Difference Clipping and misassemblies

elmaccco
2007-10-01
2013-04-18
  • elmaccco
    elmaccco
    2007-10-01

    Hi!

    I'm experiencing some weird behaviour in pregap4/gap4, which I think could be due the Post-assembly Difference Clipping option in the Enter Assembly (into Gap4) module in Pregap4, which is selected by default. It happens for all versions between Staden 2002 and 1-7-0.
    I always assemble with Pregap's default Phrap values (Min exact match = 12, Min SWAT score = 30). Many contigs in the resulting assembly have reads that are mistakingly joined (sometimes only in one nucleotide, which also is an incorrect join!). The remaining badly alligned joining sequence is masked out, even though it's of good quality.

    When I de-select the same diff-clip option in pregap, the reads are still joined, but at least now you can see how badly joined they are, since they are un-masked. Thus, such joins need to be manually broken up and that's not a fun task to do...;)

    A picture says more than a thousand words so please have a look at this screen-dump, where the top contig-editor is for the diff-clip assembly and the bottom for the no-diff-clip assembly.

    ftp://morpheus.ucc.ie/pub/missassembly.jpg

    Very grateful for any help on this!

    Marcus

     
    • elmaccco
      elmaccco
      2007-10-02

      The link to the picture has now changed to
      http://bioinfo.ucc.ie/temp/missassembly.jpg
      Marcus

       
    • I get that too.

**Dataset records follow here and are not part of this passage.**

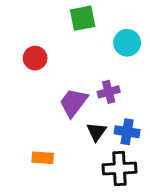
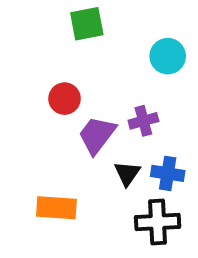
green square: (83, 18) -> (87, 24), moved
red circle: (35, 58) -> (65, 99), moved
orange rectangle: (43, 158) -> (56, 208), size x1.4

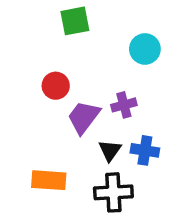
black cross: (158, 222) -> (113, 192), moved

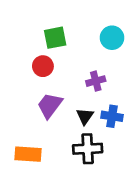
green square: (75, 21) -> (55, 38), moved
purple trapezoid: (84, 117) -> (50, 105), moved
orange rectangle: (49, 180) -> (28, 154), moved

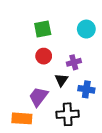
red circle: (43, 66) -> (44, 56), moved
purple trapezoid: (50, 105) -> (38, 97), moved
black triangle: (85, 116) -> (61, 80), moved

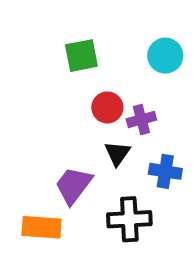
red circle: (44, 56) -> (107, 107), moved

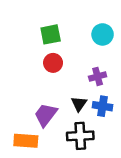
red circle: (107, 107) -> (53, 63), moved
purple cross: (141, 119) -> (98, 76), moved
black triangle: (117, 153) -> (79, 104), moved

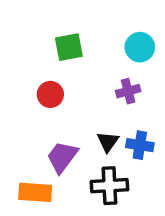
red circle: (53, 63) -> (50, 94), moved
purple cross: (98, 76) -> (128, 91), moved

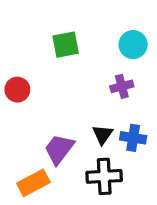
red circle: (50, 94) -> (17, 90), moved
orange rectangle: (35, 192) -> (33, 183), turned -32

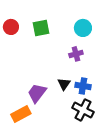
red circle: (17, 90) -> (11, 27), moved
black cross: (104, 176) -> (83, 110), moved, turned 30

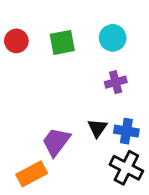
cyan circle: (83, 28) -> (113, 38), moved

With that and the inability to use 1.7 on Mac OS X, I have given Staden away entirely.

       
      • elmaccco
        elmaccco
        2007-10-30

        I contacted Staden-developer James Bonfield who replied this to me:

        "It appears to be a gcphrap bug and not a Gap4 bug. Hence it'll fail
        regardless what version of the Staden Package you use.

        Phrap itself is probably working ok, just not gcphrap. If you use
        Gap4's native assembler then it works fine (albeit not a particularly
        nice assembly).

        Phrap also in "-new_ace" mode produces valid looking assemblies, but
        the gcphrap code looks like it gets confused by quality clipping the
        left-most reading in the contig as this is how far the sequence is out
        of alignment. I must admit I'm unsure how phrap can clip a read end
        when it doesn't overlap anything, but indeed it has done so.

        The "phrap_extras" package to turn phrap into gcphrap was indeed
        written by me, but unfortunatley it's no longer supported either. Here
        we use phrap2gap instead which is a much better alternative utilising
        caf files instead of thousands of .exp files. Look at the left hand
        side bar at http://www.sanger.ac.uk/Software/formats/CAF/ for source
        code for phrap2gap, caftools and caf2gap."

        After trying out these CAF tools I saw that those missasseblies had disappeared. However, some new similar-looking appeared at other sites, although not as frequent. It would be great if the gcphrap bug was fixed though, so that pregap could be used as a whole without this work-around...

        Marcus